▶ **EXERCISE INSTRUCTIONS**:
Lines in the data below that contain the word "oral" are to be copied.

▼

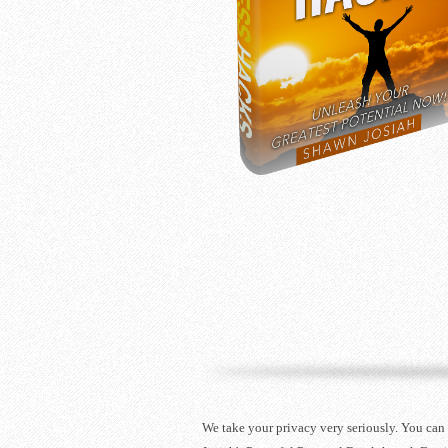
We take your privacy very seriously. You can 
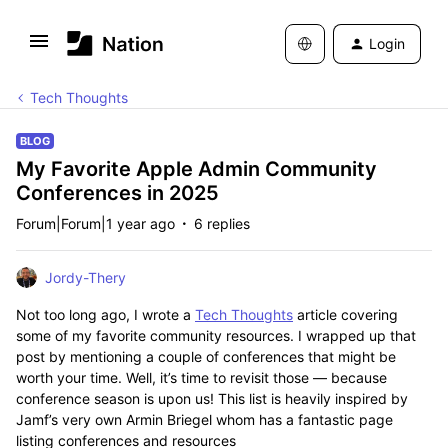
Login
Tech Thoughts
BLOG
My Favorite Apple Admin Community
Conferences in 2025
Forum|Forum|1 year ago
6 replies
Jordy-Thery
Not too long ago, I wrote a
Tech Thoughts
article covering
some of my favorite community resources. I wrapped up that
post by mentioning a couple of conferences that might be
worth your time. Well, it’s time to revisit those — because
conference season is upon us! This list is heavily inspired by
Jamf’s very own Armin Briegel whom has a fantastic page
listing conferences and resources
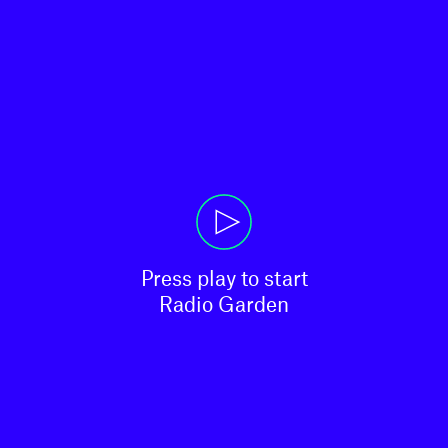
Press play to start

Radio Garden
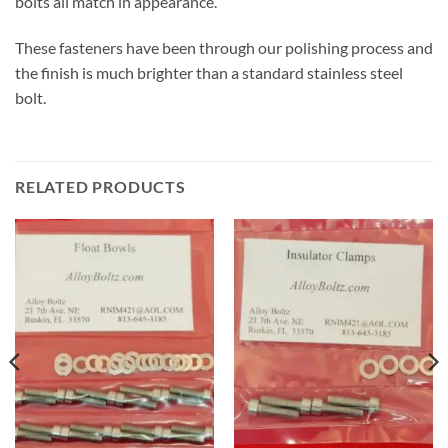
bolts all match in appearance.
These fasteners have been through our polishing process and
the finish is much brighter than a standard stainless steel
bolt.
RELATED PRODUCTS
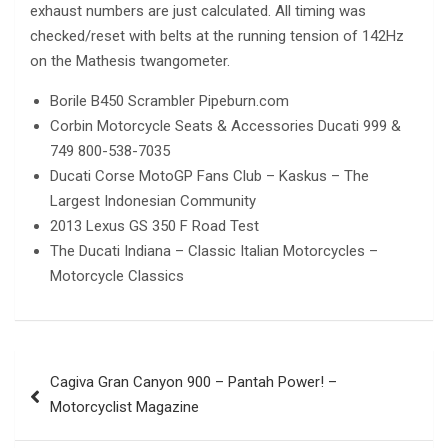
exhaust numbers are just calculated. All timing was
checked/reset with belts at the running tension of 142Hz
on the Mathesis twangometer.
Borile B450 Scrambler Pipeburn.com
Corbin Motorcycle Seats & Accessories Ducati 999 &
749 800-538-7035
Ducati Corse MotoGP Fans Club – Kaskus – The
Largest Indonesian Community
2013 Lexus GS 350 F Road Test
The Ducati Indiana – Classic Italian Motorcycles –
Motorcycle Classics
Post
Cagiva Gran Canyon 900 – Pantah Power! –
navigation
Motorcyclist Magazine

▲
▼

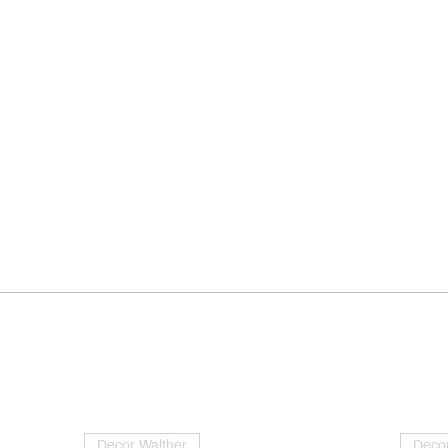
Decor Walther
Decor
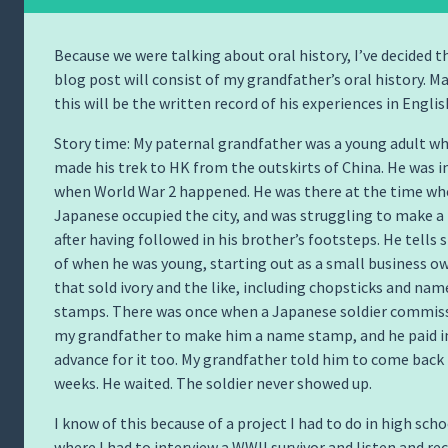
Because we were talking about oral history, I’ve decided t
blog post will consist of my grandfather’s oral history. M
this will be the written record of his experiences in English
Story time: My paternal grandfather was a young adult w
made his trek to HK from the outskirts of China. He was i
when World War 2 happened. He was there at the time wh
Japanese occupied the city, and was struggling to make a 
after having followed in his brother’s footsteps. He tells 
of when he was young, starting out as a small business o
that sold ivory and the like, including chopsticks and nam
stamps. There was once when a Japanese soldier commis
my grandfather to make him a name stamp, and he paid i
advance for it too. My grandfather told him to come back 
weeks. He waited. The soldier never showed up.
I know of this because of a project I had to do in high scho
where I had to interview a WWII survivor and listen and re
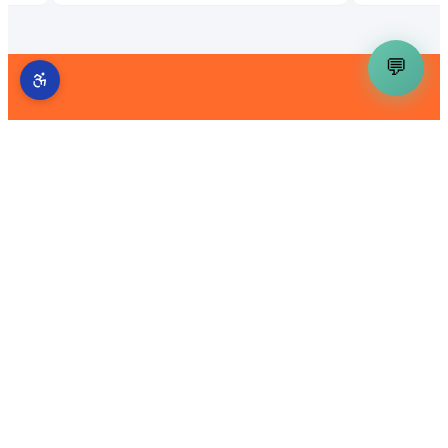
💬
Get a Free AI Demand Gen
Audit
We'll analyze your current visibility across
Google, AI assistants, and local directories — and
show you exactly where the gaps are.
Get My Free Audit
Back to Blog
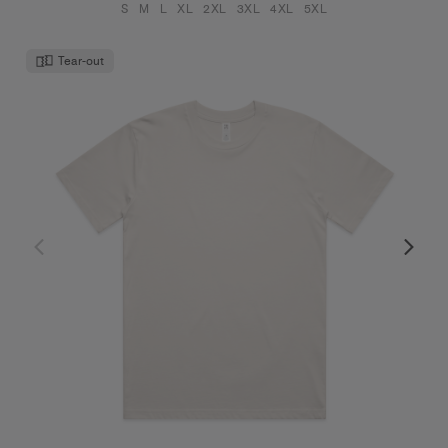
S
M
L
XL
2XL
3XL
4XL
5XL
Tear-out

▲

▶ **SOLUTION TO THE PROBLEM**:
Because we were talking about oral history, I’ve decided t
blog post will consist of my grandfather’s oral history. M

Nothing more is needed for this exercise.